**What you will do**
From the line containing "може вказувати на внутрішні тривоги, а" to the line containing "portante ocurrió en" in the entries below, reproduce every line exactly, ends included. Nothing else belongs in the copy, and no pictures.

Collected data
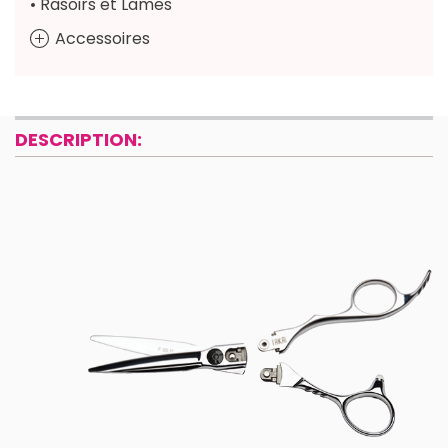
• Rasoirs et Lames
Accessoires
DESCRIPTION:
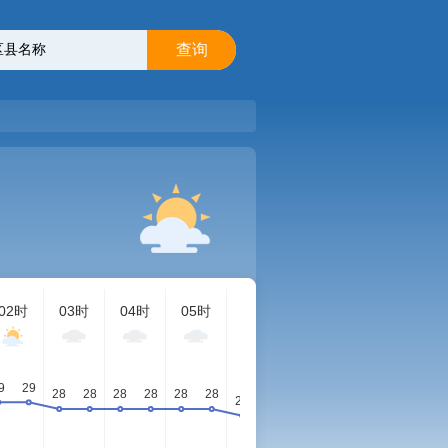
查询
02时
03时
04时
05时
06时
07时
08时
09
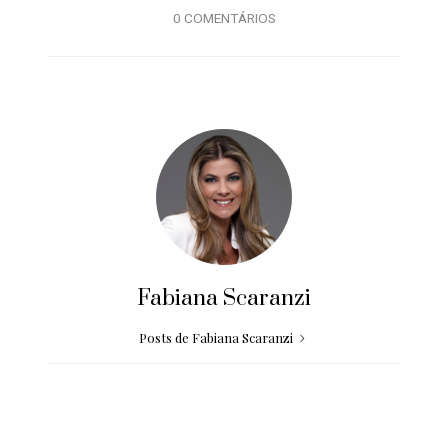
0 COMENTÁRIOS
Fabiana Scaranzi
Posts de Fabiana Scaranzi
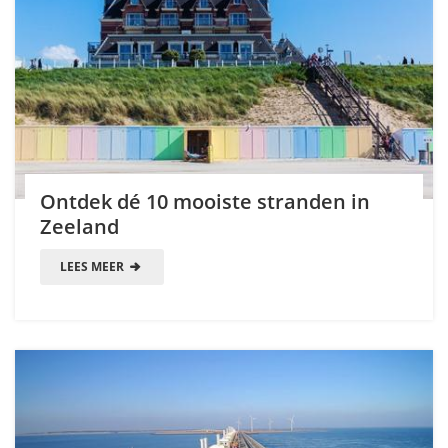
Ontdek dé 10 mooiste stranden in
Zeeland
LEES MEER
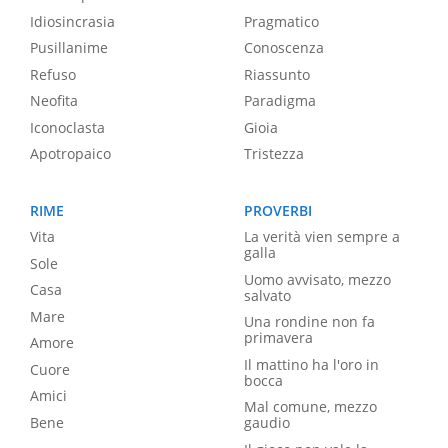
Idiosincrasia
Pragmatico
Pusillanime
Conoscenza
Refuso
Riassunto
Neofita
Paradigma
Iconoclasta
Gioia
Apotropaico
Tristezza
RIME
PROVERBI
Vita
La verità vien sempre a
galla
Sole
Uomo avvisato, mezzo
Casa
salvato
Mare
Una rondine non fa
primavera
Amore
Il mattino ha l'oro in
Cuore
bocca
Amici
Mal comune, mezzo
Bene
gaudio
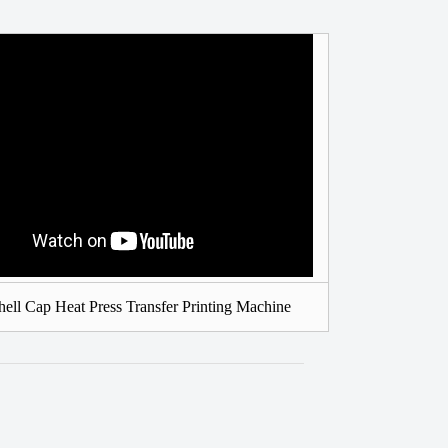
ell Cap Heat Press Transfer Printing Machine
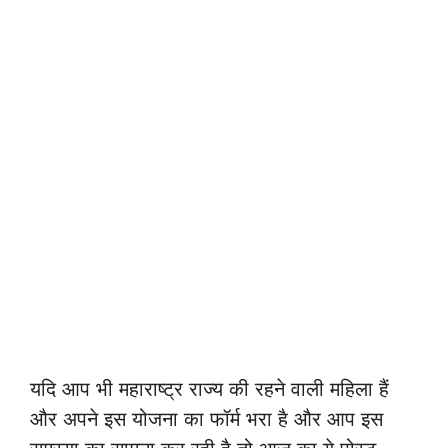
यदि आप भी महाराष्ट्र राज्य की रहने वाली महिला हैं
और अपने इस योजना का फॉर्म भरा है और आप इस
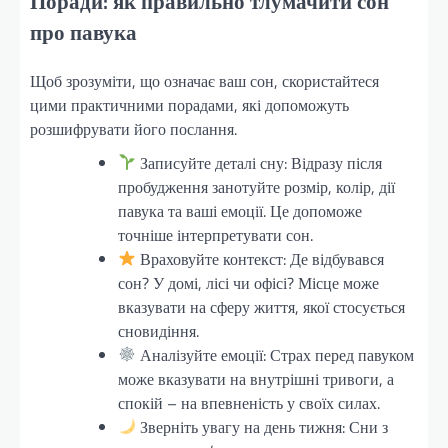
Поради: як правильно тлумачити сон
про павука
Щоб зрозуміти, що означає ваш сон, скористайтеся
цими практичними порадами, які допоможуть
розшифрувати його послання.
Записуйте деталі сну: Відразу після
пробудження занотуйте розмір, колір, дії
павука та ваші емоції. Це допоможе
точніше інтерпретувати сон.
Враховуйте контекст: Де відбувався
сон? У домі, лісі чи офісі? Місце може
вказувати на сферу життя, якої стосується
сновидіння.
Аналізуйте емоції: Страх перед павуком
може вказувати на внутрішні тривоги, а
спокій – на впевненість у своїх силах.
Зверніть увагу на день тижня: Сни з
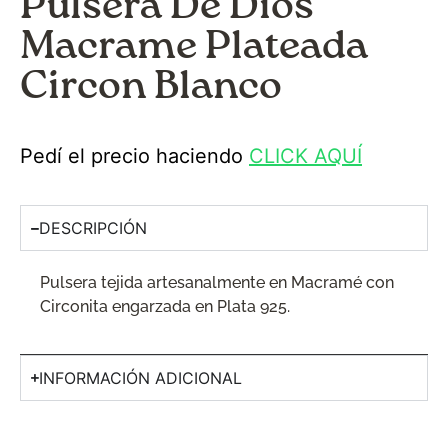
Pulsera De Dios
Macrame Plateada
Circon Blanco
Pedí el precio haciendo
CLICK AQUÍ
DESCRIPCIÓN
Pulsera tejida artesanalmente en Macramé con
Circonita engarzada en Plata 925.
INFORMACIÓN ADICIONAL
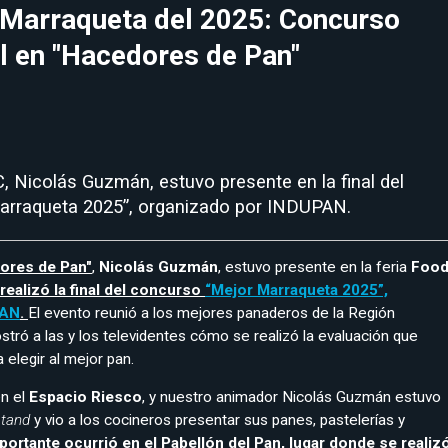
r Marraqueta del 2025: Concurso
l en "Hacedores de Pan"
, Nicolás Guzmán, estuvo presente en la final del
arraqueta 2025”, organizado por INDUPAN.
ores de Pan"
,
Nicolás Guzmán
, estuvo presente en la feria
Foo
realizó la final del concurso
“Mejor Marraqueta 2025”,
PAN
.
El evento reunió a los mejores panaderos de la Región
tró a las y los televidentes cómo se realizó la evaluación que
a elegir al mejor pan.
en el
Espacio Riesco
, y nuestro animador Nicolás Guzmán estuvo
stand
y vio a los cocineros presentar sus panes, pastelerías y
portante ocurrió en el Pabellón del Pan, lugar donde se realiz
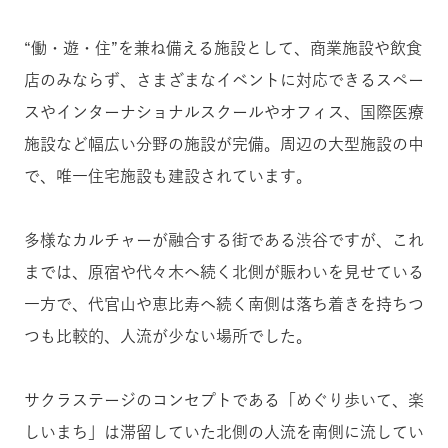
“働・遊・住”を兼ね備える施設として、商業施設や飲食
店のみならず、さまざまなイベントに対応できるスペー
スやインターナショナルスクールやオフィス、国際医療
施設など幅広い分野の施設が完備。周辺の大型施設の中
で、唯一住宅施設も建設されています。
多様なカルチャーが融合する街である渋谷ですが、これ
までは、原宿や代々木へ続く北側が賑わいを見せている
一方で、代官山や恵比寿へ続く南側は落ち着きを持ちつ
つも比較的、人流が少ない場所でした。
サクラステージのコンセプトである「めぐり歩いて、楽
しいまち」は滞留していた北側の人流を南側に流してい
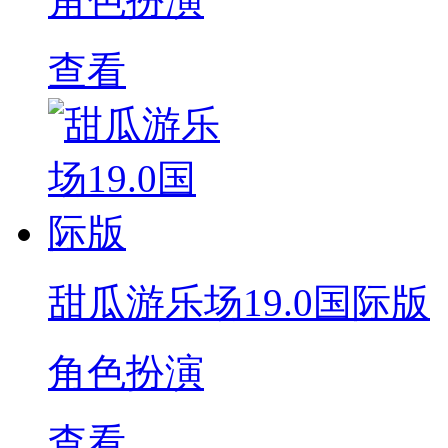
角色扮演
查看
甜瓜游乐场19.0国际版
角色扮演
查看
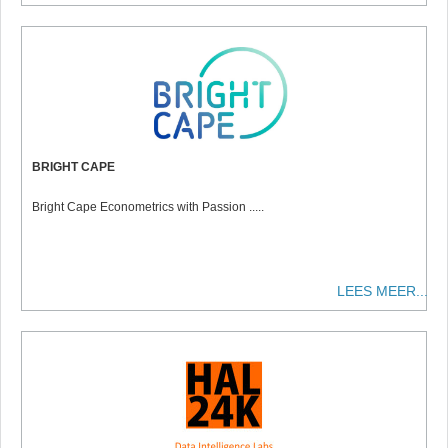
BRIGHT CAPE
Bright Cape Econometrics with Passion .....
LEES MEER...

**Result below**
може вказувати на внутрішні тривоги, а
спокій – на впевненість у своїх силах.
Зверніть увагу на день тижня: Сни з
Pulsera De Dios
Macrame Plateada
Circon Blanco
Pedí el precio haciendo
CLICK AQUÍ
DESCRIPCIÓN
Pulsera tejida artesanalmente en Macramé con
Circonita engarzada en Plata 925.
INFORMACIÓN ADICIONAL
r Marraqueta del 2025: Concurso
l en "Hacedores de Pan"
, Nicolás Guzmán, estuvo presente en la final del
arraqueta 2025”, organizado por INDUPAN.
ores de Pan"
,
Nicolás Guzmán
, estuvo presente en la feria
Foo
realizó la final del concurso
“Mejor Marraqueta 2025”,
PAN
.
El evento reunió a los mejores panaderos de la Región
tró a las y los televidentes cómo se realizó la evaluación que
a elegir al mejor pan.
en el
Espacio Riesco
, y nuestro animador Nicolás Guzmán estuvo
stand
y vio a los cocineros presentar sus panes, pastelerías y
portante ocurrió en el Pabellón del Pan, lugar donde se realiz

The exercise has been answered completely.